В Происхождение человека Дарвин приводит аргументы в пользу эволюционной непрерывности физических свойств, а также многочисленных психологических и социальных атрибутов. Он указывает на преемственность таких черт, как любопытство, подражание, внимание, память, воображение и разум, обсуждает возможную эволюцию социальных структур, включающих симпатию, верность и смелость, а также концепции красоты, особенно в отношении полового отбора. Во многих своих предложениях он использовал свидетельства культур со всего мира, как из своего собственного опыта, так и из своей обширной переписки с любым, кто, по его мнению, мог предоставить информацию, полезную для его развивающихся идей. Происхождение человека также внесло новый вклад в психологию, так как впервые кто-либо смотрел на людей как на естествоиспытателей, наблюдающих за видами млекопитающих или даже животных (почти за 100 лет до Десмонда Морриса и Голая обезьяна ) и смог выйти за пределы нашего вида и взглянуть на нас, как на инопланетного натуралиста.

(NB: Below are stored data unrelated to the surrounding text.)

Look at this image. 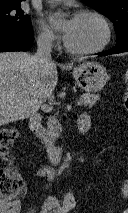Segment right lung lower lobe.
<instances>
[{
  "label": "right lung lower lobe",
  "mask_w": 128,
  "mask_h": 213,
  "mask_svg": "<svg viewBox=\"0 0 128 213\" xmlns=\"http://www.w3.org/2000/svg\"><path fill=\"white\" fill-rule=\"evenodd\" d=\"M34 41L33 31L29 33H0V52L27 51Z\"/></svg>",
  "instance_id": "98d812e1"
}]
</instances>
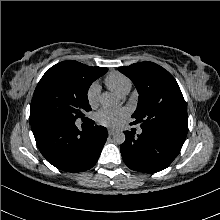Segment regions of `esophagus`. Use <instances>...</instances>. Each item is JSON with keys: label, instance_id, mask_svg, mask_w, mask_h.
Masks as SVG:
<instances>
[{"label": "esophagus", "instance_id": "esophagus-1", "mask_svg": "<svg viewBox=\"0 0 220 220\" xmlns=\"http://www.w3.org/2000/svg\"><path fill=\"white\" fill-rule=\"evenodd\" d=\"M116 131L114 129H108V134L113 135Z\"/></svg>", "mask_w": 220, "mask_h": 220}]
</instances>
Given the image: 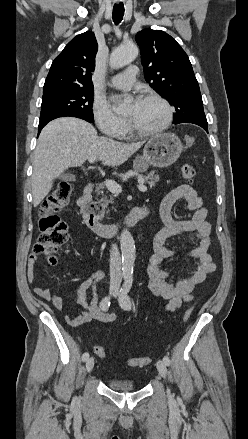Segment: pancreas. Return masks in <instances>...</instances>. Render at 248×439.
<instances>
[{
  "label": "pancreas",
  "instance_id": "obj_1",
  "mask_svg": "<svg viewBox=\"0 0 248 439\" xmlns=\"http://www.w3.org/2000/svg\"><path fill=\"white\" fill-rule=\"evenodd\" d=\"M134 175H136L139 179L142 180L143 183H147L149 184L151 187L155 185V183L159 180V176L155 174V171H151L149 174H147L146 176H143L141 174H138L137 171H133L132 172ZM105 186L104 184H99L96 187V192L98 194H100L101 190L104 189ZM114 199L110 198V200L107 199V197H103L101 199L98 200V203L101 204V206L103 208H106L108 206L109 203H113Z\"/></svg>",
  "mask_w": 248,
  "mask_h": 439
}]
</instances>
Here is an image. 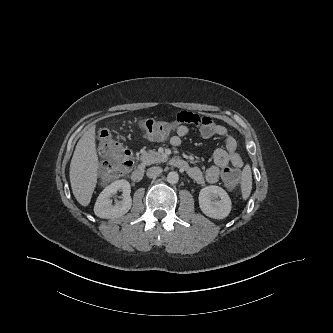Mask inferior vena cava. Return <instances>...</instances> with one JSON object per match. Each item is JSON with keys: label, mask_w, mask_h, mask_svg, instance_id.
<instances>
[{"label": "inferior vena cava", "mask_w": 333, "mask_h": 333, "mask_svg": "<svg viewBox=\"0 0 333 333\" xmlns=\"http://www.w3.org/2000/svg\"><path fill=\"white\" fill-rule=\"evenodd\" d=\"M162 168L161 167H151L147 170V176L149 178H156L157 176H159L162 173Z\"/></svg>", "instance_id": "obj_1"}]
</instances>
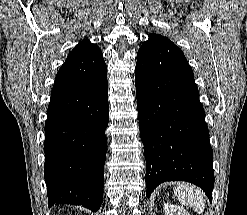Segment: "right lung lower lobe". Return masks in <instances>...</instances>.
Masks as SVG:
<instances>
[{"mask_svg":"<svg viewBox=\"0 0 247 215\" xmlns=\"http://www.w3.org/2000/svg\"><path fill=\"white\" fill-rule=\"evenodd\" d=\"M107 68L100 49L68 56L45 122L44 177L49 208L102 203L108 126Z\"/></svg>","mask_w":247,"mask_h":215,"instance_id":"1","label":"right lung lower lobe"}]
</instances>
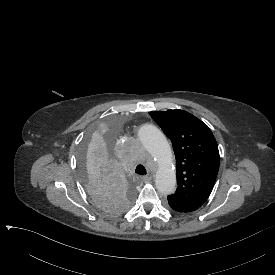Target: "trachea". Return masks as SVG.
<instances>
[{"label":"trachea","mask_w":275,"mask_h":275,"mask_svg":"<svg viewBox=\"0 0 275 275\" xmlns=\"http://www.w3.org/2000/svg\"><path fill=\"white\" fill-rule=\"evenodd\" d=\"M136 173L139 174V175H145L146 174V169L144 166L142 165H138L136 167Z\"/></svg>","instance_id":"3493384b"}]
</instances>
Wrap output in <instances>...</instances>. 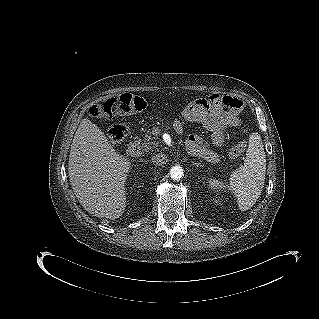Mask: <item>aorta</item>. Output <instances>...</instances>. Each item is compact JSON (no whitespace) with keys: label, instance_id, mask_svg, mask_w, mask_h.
Masks as SVG:
<instances>
[{"label":"aorta","instance_id":"1","mask_svg":"<svg viewBox=\"0 0 319 319\" xmlns=\"http://www.w3.org/2000/svg\"><path fill=\"white\" fill-rule=\"evenodd\" d=\"M183 175V168L181 166H173L170 169V176L173 180H180Z\"/></svg>","mask_w":319,"mask_h":319}]
</instances>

Помимо книг и писем, две записные книжки, в частности, дают представление о его взглядах. Как и все его записные книжки, M Notebook и N Notebook on Man, Mind and Materialism — это почти случайный набор фрагментов информации, часто в сокращенной форме и с пропущенными словами.Эти две записные книжки были опубликованы в Gruber (1974), и Грубер дает анализ их содержания. Заметки охватывают очень широкий круг психологических тем, но многие из элементов являются комментариями других людей Дарвину и не обязательно отражают собственные взгляды Дарвина. Основные части относятся к памяти и психопатологии, и есть некоторый акцент на относительной роли наследственных и усвоенных влияний. Дарвин не собирался публиковать эти записные книжки. Многие элементы не повлияли напрямую на его предполагаемые опубликованные труды, и невозможно определить, в какой степени он согласен со многими примечаниями других комментариев и идей.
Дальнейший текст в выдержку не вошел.